Mais surtout j’ai voulu  dire notre honte qu’aucune distance, aucun « temps passé » n’effacera.

 

 

Chère amie,

Votre article est excellent et, si j’ose citer Ballu, vous avez en quelques pages, raconté pleinement une histoire qui, pour lui et pour notre plaisir, a rempli un livre.

Donc, compliment pour la chronique.

Un lecteur exigeant et fin connaisseur de ce dossier pourrait trouver que la chronique, plat savamment cuisiné,  aurait gagné avec un soupçon d’épice ou pour être plus précis trois ajouts épicés qui possiblement en rehausseraient la saveur.

 

Il faut, bien sûr tenir compte du fait que le lecteur de « Le Monde » n’est pas n’importe qui, mais a –t-il présent à l’esprit ce que pouvait être la France, et la France dans le monde en 1956. Il n’est pas un lecteur du Monde de cette année-là.

Souvenons-nous : Guy Mollet et son ministre de la Justice, un certain Mitterand donne les pleins pouvoirs à l’Armée en Algérie. Le tout-jeune député Le Pen est « rappelé » avec quelques 250.000 camarades, cependant que Maroc et Tunisie accèdent à l’autonomie. L’Armée avec Palestro découvre en Algérie comment le Maintien de l’Ordre se transforme en Guerre. Guerre au cours de laquelle elle apprendra ce qu’est réellement un hélicoptère !

Le colonel Nasser fait rentrer d’un coup d’un seul le panarabisme sur la scène mondial et avec l’aide d’un Eisenhower tout préoccupé de son pétrole saoudien impose à une coalition politique naissante franco-anglaise la déconfiture de Suez…Un panarabisme pas encore teinté de panislamisme et un barrage d’Assouan dont le monde paiera mille fois le prix.

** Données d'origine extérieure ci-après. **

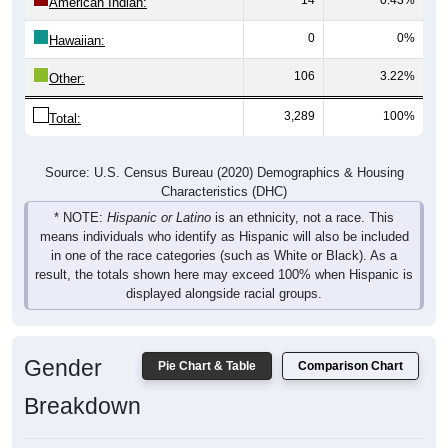
American Indian:
0
0%
Hawaiian:
106
3.22%
Other:
3,289
100%
Total:
Source: U.S. Census Bureau (2020) Demographics & Housing
Characteristics (DHC)
* NOTE:
Hispanic or Latino
is an ethnicity, not a race. This
means individuals who identify as Hispanic will also be included
in one of the race categories (such as White or Black). As a
result, the totals shown here may exceed 100% when Hispanic is
displayed alongside racial groups.
Gender
Pie Chart & Table
Comparison Chart
Breakdown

Et M. K, comme il le veut, anéantit  les espoirs hongrois de voir le pays échapper au charme du « Zéro et l’infini » que le pays connaîtra pour encore un demi-siècle. Le Stalinisme dénoncé trois ans après la mort du Petit Père avait encore de beaux jours.

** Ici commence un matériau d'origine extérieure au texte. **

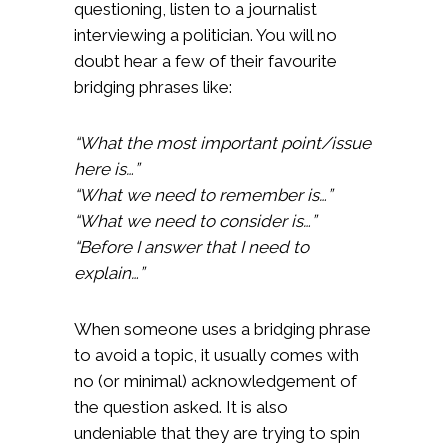
questioning, listen to a journalist
interviewing a politician. You will no
doubt hear a few of their favourite
bridging phrases like:
“What the most important point/issue
here is…”
“What we need to remember is…”
“What we need to consider is…”
“Before I answer that I need to
explain…”
When someone uses a bridging phrase
to avoid a topic, it usually comes with
no (or minimal) acknowledgement of
the question asked. It is also
undeniable that they are trying to spin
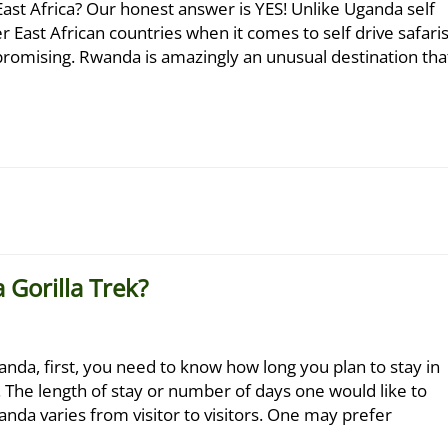
 East Africa? Our honest answer is YES! Unlike Uganda self
r East African countries when it comes to self drive safaris
y promising. Rwanda is amazingly an unusual destination tha
 Gorilla Trek?
anda, first, you need to know how long you plan to stay in
 The length of stay or number of days one would like to
anda varies from visitor to visitors. One may prefer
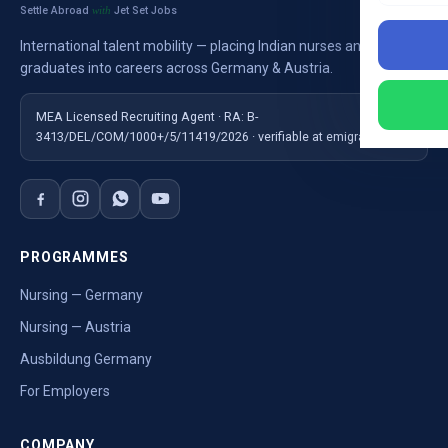
Settle Abroad
Jet Set Jobs
with
International talent mobility — placing Indian nurses and
graduates into careers across Germany & Austria.
MEA Licensed Recruiting Agent · RA: B-
3413/DEL/COM/1000+/5/11419/2026 · verifiable at emigrate.gov.in
PROGRAMMES
Nursing — Germany
Nursing — Austria
Ausbildung Germany
For Employers
COMPANY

En vrac : la Dauphine, le Monde du Silence, Baby Doll, le mois de février le plus froid depuis 1900 et Grace Kelly dans son rôle de Princesse de Monaco. N’oublions pas BB !

1956, année rupture, certes moins que 1917, mais ce qui restait du 19ème siècle dans le vingtième en disparait à jamais.

 

Aucun événement depuis, aucun drame, rien ne donne l’idée de ce que fut l’importance dans l’opinion de ce qui somme toute n’est qu’un minuscule «  fait divers » que n’importe quel accident d’autocar ferait paraître dérisoire. Affaire Gregory, tsunamis et tremblements de terre, sang contaminée, tout cela vite classé, mais pour « Vincendon et Henry » la France fut absolument, de façon étrange, suspendue à ce drame avec une intensité et osons le mot, une avidité qui demeure exceptionnelle. C’était l’heure d’un Paris Match qui jouait les grands opéras des revues illustrées. C’était l’heure de l’entrée dans les foyers des JT qui ne portaient pas encore ce nom mais que presque un million de postes de télés diffusaient comme la RTF le leur demandaient. C’était encore l’heure de la radio qui restait voix de la maison n’ayant pas encore gagnée la voiture.

Quasiment pendant trois mois : l’actualité s’usait elle moins vite en ce temps-là ?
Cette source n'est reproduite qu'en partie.